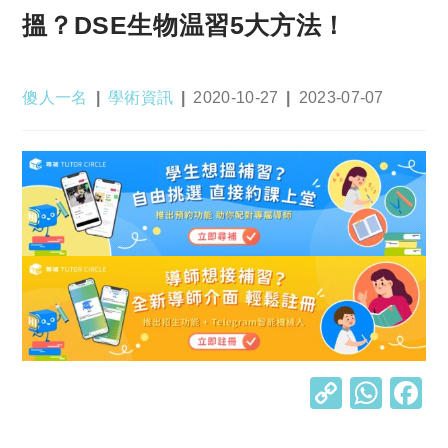
搵？DSE生物温習5大方法！
Post
Post
Post
Post
傻人一名
學術資訊
2020-10-27
2023-07-07
author:
category:
published:
last
modified:
C
W
o
h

____

### What this task involves
Repeat the lines above exactly, and keep every picture out.

### The answer
搵？DSE生物温習5大方法！
Post
Post
Post
Post
傻人一名
學術資訊
2020-10-27
2023-07-07
author:
category:
published:
last
modified:
C
W
o
h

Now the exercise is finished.